▶ **Exercise goal**: Go through the listing beneath this task and return every line that carries the string "Becali".

▶ **Available data**:
---
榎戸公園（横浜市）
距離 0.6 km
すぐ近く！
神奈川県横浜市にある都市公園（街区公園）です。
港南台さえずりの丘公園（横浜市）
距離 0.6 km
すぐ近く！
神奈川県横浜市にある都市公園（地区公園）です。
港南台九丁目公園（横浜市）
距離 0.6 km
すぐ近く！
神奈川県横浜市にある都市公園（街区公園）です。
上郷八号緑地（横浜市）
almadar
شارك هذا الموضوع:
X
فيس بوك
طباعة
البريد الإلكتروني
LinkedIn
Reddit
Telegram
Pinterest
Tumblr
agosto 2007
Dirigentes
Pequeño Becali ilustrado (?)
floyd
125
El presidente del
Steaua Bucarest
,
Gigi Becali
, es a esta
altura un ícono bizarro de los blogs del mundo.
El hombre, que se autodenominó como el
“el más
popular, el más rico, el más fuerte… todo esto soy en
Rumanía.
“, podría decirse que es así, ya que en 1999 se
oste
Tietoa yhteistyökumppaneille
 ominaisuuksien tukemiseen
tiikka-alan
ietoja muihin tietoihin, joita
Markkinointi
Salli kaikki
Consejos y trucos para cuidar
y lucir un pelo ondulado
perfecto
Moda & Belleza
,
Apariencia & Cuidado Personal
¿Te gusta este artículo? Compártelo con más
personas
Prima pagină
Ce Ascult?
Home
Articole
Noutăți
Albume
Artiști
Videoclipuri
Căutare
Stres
---
▶ **Result**:
Pequeño Becali ilustrado (?)
Gigi Becali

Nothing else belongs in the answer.